[Collected data]
───

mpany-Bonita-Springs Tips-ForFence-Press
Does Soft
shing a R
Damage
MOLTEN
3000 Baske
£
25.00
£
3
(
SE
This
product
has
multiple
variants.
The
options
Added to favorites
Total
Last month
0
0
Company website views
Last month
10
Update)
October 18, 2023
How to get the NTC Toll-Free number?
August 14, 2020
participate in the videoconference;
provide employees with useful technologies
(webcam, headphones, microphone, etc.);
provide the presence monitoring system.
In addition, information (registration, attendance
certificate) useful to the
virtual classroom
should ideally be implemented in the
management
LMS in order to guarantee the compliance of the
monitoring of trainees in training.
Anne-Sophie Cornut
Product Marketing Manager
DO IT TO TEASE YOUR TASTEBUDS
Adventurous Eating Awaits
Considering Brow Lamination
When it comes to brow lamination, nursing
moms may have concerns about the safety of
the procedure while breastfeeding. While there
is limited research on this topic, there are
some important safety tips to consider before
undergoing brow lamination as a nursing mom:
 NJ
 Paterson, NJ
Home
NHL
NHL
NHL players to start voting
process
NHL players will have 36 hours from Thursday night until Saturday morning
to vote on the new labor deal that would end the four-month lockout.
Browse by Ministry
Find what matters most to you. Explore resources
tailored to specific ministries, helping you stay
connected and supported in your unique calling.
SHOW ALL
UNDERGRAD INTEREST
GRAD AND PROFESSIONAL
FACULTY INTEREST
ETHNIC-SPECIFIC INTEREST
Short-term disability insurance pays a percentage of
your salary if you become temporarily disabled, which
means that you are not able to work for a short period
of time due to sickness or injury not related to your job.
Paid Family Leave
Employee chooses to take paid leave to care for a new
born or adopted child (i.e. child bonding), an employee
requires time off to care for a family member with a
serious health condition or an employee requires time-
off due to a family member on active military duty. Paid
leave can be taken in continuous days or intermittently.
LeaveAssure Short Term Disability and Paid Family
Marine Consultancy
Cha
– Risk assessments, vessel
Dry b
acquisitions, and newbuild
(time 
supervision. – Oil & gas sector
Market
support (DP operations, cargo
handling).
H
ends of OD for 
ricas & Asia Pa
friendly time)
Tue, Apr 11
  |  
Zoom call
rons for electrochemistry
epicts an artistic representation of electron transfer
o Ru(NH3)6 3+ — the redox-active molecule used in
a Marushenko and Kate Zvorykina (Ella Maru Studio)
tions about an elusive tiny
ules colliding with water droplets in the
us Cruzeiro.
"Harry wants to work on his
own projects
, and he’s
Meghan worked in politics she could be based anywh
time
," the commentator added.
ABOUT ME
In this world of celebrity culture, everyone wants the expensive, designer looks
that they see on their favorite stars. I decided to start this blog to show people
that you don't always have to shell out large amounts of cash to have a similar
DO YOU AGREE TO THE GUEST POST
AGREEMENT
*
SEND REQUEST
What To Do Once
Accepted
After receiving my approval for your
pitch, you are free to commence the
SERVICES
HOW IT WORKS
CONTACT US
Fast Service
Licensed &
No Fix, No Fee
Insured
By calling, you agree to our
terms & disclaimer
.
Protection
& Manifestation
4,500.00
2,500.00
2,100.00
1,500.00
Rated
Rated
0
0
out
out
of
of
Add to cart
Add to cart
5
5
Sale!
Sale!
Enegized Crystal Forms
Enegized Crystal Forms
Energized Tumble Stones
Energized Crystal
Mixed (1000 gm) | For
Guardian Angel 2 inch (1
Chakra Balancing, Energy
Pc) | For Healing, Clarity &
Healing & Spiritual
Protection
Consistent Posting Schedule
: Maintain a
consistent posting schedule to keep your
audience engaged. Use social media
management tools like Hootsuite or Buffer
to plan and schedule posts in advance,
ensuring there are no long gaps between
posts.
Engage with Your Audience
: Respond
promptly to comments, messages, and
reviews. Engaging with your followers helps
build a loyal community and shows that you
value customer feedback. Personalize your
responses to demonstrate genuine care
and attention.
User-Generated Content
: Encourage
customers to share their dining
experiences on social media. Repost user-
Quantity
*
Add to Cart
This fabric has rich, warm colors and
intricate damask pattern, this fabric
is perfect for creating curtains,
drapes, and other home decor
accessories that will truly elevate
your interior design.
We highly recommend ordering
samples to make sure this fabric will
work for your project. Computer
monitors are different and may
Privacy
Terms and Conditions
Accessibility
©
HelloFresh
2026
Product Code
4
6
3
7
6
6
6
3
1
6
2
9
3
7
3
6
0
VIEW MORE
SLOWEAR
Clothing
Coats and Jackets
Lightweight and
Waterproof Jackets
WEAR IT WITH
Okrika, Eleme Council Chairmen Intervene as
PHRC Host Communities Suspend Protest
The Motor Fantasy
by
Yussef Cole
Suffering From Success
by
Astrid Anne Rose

───

Which lines in the data above hold the string "media"? Show each one.

## Task answer
audience engaged. Use social media
experiences on social media. Repost user-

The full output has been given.